“Who killed Freddie Gray? The criminal justice system failed him.”
“Trump doesn’t care about illegal immigrants.”
Rise in murder rate from your surprise list of reasons to blame the Democrats?
Those are just a few of the responses President Donald Trump and his allies have made, since two deadly church shootings happened in the county surrounding Baltimore last weekend. Like most political responses to isolated incidents, however, they tend to over-saturate the subject matter with details. As the Washington Post’s Dave Weigel noted, responding to shootings and slaughters with broad political “blame the liberals” themes from the beginning may backfire.
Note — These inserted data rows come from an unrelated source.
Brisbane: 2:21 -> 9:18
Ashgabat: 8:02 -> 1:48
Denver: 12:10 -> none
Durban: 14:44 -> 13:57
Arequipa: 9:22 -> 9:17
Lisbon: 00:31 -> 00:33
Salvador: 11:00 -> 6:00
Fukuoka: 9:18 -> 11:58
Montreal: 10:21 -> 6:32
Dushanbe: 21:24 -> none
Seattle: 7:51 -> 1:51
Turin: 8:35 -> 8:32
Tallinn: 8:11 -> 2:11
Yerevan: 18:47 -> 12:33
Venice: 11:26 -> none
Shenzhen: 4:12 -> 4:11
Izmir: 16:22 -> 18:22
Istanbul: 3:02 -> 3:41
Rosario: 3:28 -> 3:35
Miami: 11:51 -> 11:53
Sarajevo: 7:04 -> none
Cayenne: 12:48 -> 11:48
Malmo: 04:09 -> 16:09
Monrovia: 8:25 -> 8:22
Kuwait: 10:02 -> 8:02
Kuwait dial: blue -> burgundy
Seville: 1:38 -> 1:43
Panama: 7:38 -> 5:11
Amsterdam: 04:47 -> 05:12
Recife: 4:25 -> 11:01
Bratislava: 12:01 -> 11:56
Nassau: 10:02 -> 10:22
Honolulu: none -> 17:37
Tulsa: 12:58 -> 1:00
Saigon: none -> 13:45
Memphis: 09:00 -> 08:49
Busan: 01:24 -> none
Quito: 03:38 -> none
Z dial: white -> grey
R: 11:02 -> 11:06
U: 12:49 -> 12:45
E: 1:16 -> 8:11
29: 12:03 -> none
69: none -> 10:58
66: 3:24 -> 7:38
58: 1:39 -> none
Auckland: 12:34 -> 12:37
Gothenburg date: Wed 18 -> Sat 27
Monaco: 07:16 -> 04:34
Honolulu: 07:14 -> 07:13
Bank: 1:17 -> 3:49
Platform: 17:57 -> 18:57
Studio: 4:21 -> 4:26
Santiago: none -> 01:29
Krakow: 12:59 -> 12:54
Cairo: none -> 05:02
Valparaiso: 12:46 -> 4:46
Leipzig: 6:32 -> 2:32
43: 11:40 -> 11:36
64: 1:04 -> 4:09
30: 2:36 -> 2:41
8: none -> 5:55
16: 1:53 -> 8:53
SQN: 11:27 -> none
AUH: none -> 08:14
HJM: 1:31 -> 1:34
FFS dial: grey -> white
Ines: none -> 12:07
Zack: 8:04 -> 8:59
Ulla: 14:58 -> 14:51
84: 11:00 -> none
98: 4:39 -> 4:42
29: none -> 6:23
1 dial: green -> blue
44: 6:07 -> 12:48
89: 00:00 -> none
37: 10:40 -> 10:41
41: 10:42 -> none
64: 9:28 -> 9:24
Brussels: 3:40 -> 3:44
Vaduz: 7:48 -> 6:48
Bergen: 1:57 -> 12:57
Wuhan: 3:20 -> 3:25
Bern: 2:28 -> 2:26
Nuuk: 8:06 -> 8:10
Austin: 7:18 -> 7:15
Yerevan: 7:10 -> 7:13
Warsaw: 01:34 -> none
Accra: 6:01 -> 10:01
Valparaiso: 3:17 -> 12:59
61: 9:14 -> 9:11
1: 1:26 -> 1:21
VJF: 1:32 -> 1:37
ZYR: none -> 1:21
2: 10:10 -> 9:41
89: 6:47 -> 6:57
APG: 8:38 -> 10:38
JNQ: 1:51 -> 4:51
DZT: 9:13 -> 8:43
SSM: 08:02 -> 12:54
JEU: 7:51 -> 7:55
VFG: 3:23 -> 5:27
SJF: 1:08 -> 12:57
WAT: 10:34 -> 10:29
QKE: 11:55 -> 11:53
These rhetoric-fueled byleys become fodder for satire on late-night shows and the like.
Democratic strategists have embraced “blame the party” rhetoric as a means of engaging ideologically liberal voters after a terror attack or the like, which gives politicians a cover story to call out a nationalist, populist wave. But American politics is inherently color-blind, so the GOP isn’t confined to conservative theories about murder and immigration. Proponents of the party’s brand often latch onto evidence of mass shootings or other such tragedies, drawing analogies between the crimes and ideas that the party favors. It’s not rational; more often than not, it’s for political purposes.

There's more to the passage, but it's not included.